O casamento estava marcado, mas António Matavel acabou por trocar o altar pelo retrato do Presidente Daniel Chapo. O jovem da FRELIMO terminou o relacionamento depois de a noiva pedir que o quadro do Presidente, colocado no quarto, fosse substituído por uma fotografia do casal.
A história, que parece saída de um filme, foi contada pelo próprio António Matavel, jovem membro da FRELIMO, durante a sua participação no programa “Atracções”, apresentado pelo Puto Aires.

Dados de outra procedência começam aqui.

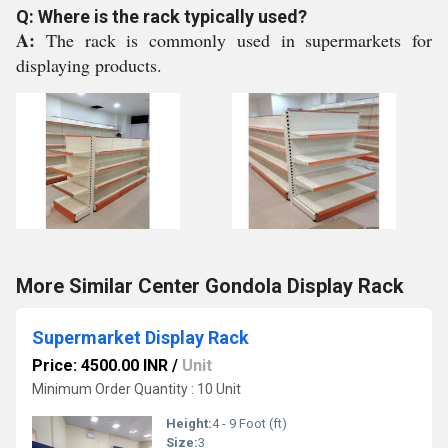
Q: Where is the rack typically used?
A:
The rack is commonly used in supermarkets for
displaying products.
More Similar Center Gondola Display Rack
Supermarket Display Rack
Price: 4500.00 INR
/
Unit
Minimum Order Quantity : 10 Unit
Height:
4 - 9 Foot (ft)
Size:
3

Segundo Matavel, tudo começou quando a sua companheira questionou a presença do retrato do Presidente Daniel Chapo no quarto. A mulher terá defendido que aquele espaço deveria ser ocupado por uma fotografia dos dois.
A reacção do jovem foi imediata. “Ela atreveu-se a mover o quadro”, contou Matavel, deixando claro que não viu a atitude apenas como uma simples questão de decoração. Na sua interpretação, mexer no retrato significava não honrar uma figura que considera especial.
“Se ela não consegue honrar uma figura angelical, que é uma bênção para o nosso país, o que será de um homem mortal como eu?”, questionou.
E foi assim que, com o casamento já marcado, o relacionamento chegou ao fim.
A história ganha contornos ainda mais curiosos pela forma como Matavel descreve o Presidente da República. Para o jovem, Daniel Chapo é “angelical” e uma bênção para Moçambique. A sua admiração é tão forte que o retrato presidencial, colocado num espaço tão íntimo como o quarto, acabou por se tornar mais importante do que a fotografia que a companheira queria colocar no lugar.
Matavel também afirmou que, na sua perspectiva, Chapo só terá experimentado a “imperfeição” quando nomeou Venâncio Mondlane para o Conselho do Estado.
Na FRELIMO, “a imagem do presidente conta muito”
Ao explicar a ruptura, Matavel introduziu ainda uma dimensão política no episódio. “Na FRELIMO, a imagem do Presidente conta muito”, afirmou, numa declaração que ajuda a compreender a importância que atribui à figura de Daniel Chapo.
O caso coloca, assim, uma pergunta pouco habitual: onde termina a lealdade política e começa a vida privada? Para a noiva, tratava-se de trocar um retrato por uma fotografia do casal. Para Matavel, porém, mexer no quadro de Chapo ultrapassou uma simples questão doméstica.
O comportamento do jovem pode ser lido como uma demonstração de lealdade política levada ao extremo ou, pelos críticos, como um exemplo de bajulação ao poder. O que o episódio revela, acima de tudo, é o peso que a figura do líder pode assumir na identidade e nas escolhas pessoais de um militante.